Em tudo o mesmo abismo de beleza,
Nem uma névoa no estrelado véu...
Mas pareceu-me, entre as estrelas flóreas,
Como Elias, num carro azul de glórias,
Ver a alma de meu Pai subindo ao céu!
Augusto dos Anjos
Eis que o trem vem
chegando lentamente à sua última estação.
Vem carregado de
lembranças e de paisagens esquecidas,
vem sem pressa
singrando um mar de trilhos silenciosos,
deixando para trás, pouco a pouco, as cores da vida…
Há neste trem tantos
vagões atrelados
e nestes vagões tão
pouco espaço…
Que não caberiam neles,
de forma alguma,
a imensidão de nossos
medos e cansaços…
E o comboio doloroso,
celeremente devagar, avança…
e há nessa lentidão
tanta pressa de se chegar ao destino,
que de suas rodas
saem faíscas e as dormentes dos trilhos
ígneas se abrasam e, desestruturadas, soltam seus pinos.
O trem vacila e na
extrema curva quase tomba…
mas o condutor é
hábil, na linha o mantém com maestria
e o recompõe ao seu
caminho.
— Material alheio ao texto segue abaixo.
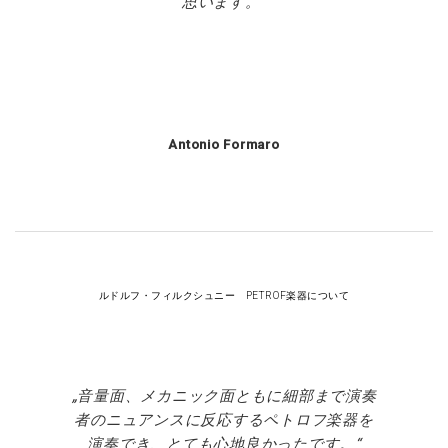
思います。
Antonio Formaro
ルドルフ・フィルクシュニー PETROF楽器について
音量面、メカニック面ともに細部まで演奏
者のニュアンスに反応するペトロフ楽器を
演奏でき、とても心地良かったです。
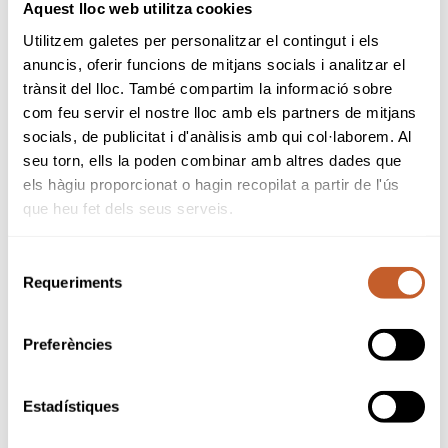
número de licencias federativas en todo el territorio.
Aquest lloc web utilitza cookies
Utilitzem galetes per personalitzar el contingut i els
Ramon Nogué ha expresado su compromiso y determinación ante
anuncis, oferir funcions de mitjans socials i analitzar el
este nuevo periodo: “Asumo este nuevo mandato con la misma
trànsit del lloc. També compartim la informació sobre
ilusión y determinación con la que iniciamos el camino en 2017,
com feu servir el nostre lloc amb els partners de mitjans
con el firme compromiso de seguir trabajando para consolidar los
socials, de publicitat i d'anàlisis amb qui col·laborem. Al
objetivos marcados y afrontar con ambición los nuevos retos que
seu torn, ells la poden combinar amb altres dades que
se vayan presentando”.
els hàgiu proporcionat o hagin recopilat a partir de l'ús
que heu fet dels seus serveis.
Selecció
Requeriments
de
volver a noticias
consentiment
Preferències
Estadístiques
¿Quieres estar al día?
E o trem avança…!
levando agora um peso
a mais, o de nossa dor… de nossa agonia…
E nós… egoístas,
pedimos aos céus que a última estação
não seja a próxima… que seja outra e que a outra seja distante…
mas não somos nós que
decidimos… não temos este poder…
e o trem avança para a derradeira estação e na vagarosidade de um instante…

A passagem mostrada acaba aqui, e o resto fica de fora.